The report makes 30 recommendations in respect of safeguarding people with disabilities in the NDIS. But where you have not one, not two, but at least five tragedies, surely this would prompt the government to do an independent investigation. How many people have to die on the NDIS before the government thinks this is more than just another day at the office? We should look at this report on the Quality and Safeguards Commission and it should be acted upon. As we break for the summer, if Minister Reynolds does not take heed of these clearly articulated solutions to a glaringly obvious, well-documented and well-known problem—a problem, though, which has lives at risk—people with disabilities are disproportionately unsafe under the Morrison government's toothless watchdog and ineffectual safeguarding system.
For every person who is harmed and the government fails to respond to the report, upon whose head does that rest? In a similar vein, the government's record on protecting people with disabilities during COVID has been disappointing to say the least. They were promised to be at the front of the queue with the rollout of the vaccinations—and we find out in a Senate hearing that the government had reprioritised people with disability down the queue—
You can get up later and say whatever you want, Minister for Health.

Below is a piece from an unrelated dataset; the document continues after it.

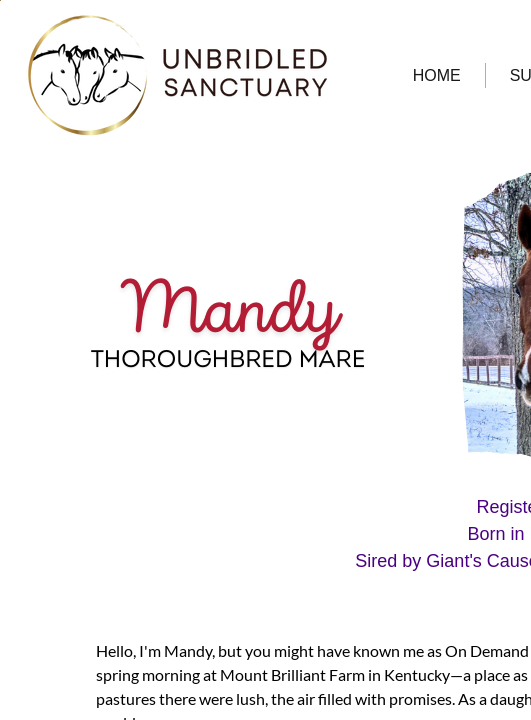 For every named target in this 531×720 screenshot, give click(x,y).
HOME (437, 75)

The Minister for Health finds the truth of the neglect of this government on the NDIS uncomfortable and he seeks to shut me down. You can try to shut me down but the voters will have their say on your poor stewardship. The federal government has a responsibility to show leadership. The minister says it is unfair of me to raise these issues. I bet you haven't even read the member for Menzies' report, which talks about 30 recommendations. Which one do you agree with? Which one don't you agree with? Indeed, have you even read it? But that doesn't stop you from lambasting me. The government looks forward to the 'prompt response'. You've had eight years, government. I look forward to your 'prompt response'. The minister's very good at laying the blame at Labor's feet for mistakes made under previous administrations, but he doesn't have a mirror in his own policy house to examine their own failings.
There are too many heart-rending stories. The people whose names I read out are real people with real families. There is too much victim-blaming. There is too much quiet whispering in the corridors of the gallery, where they say to the journalists that the scheme is too expensive, that the housing packages are too expensive, that too many people with autism are getting funding and that the safeguards commission is not functioning as it should. This is the report. There are too many stories of misery inflicted on people the scheme was meant to help. The first step of comeback, of build back, for the NDIS has to be honouring the scheme's original intent. I hope the reforms being made which are proposed in the member for Menzies's report are not in another report to gather dust on the desk of this work-shy government. This government's stewardship of and record on the NDIS and its care for the vulnerable, tragically, leaves a lot to be desired and, in the case of some people, is just too late.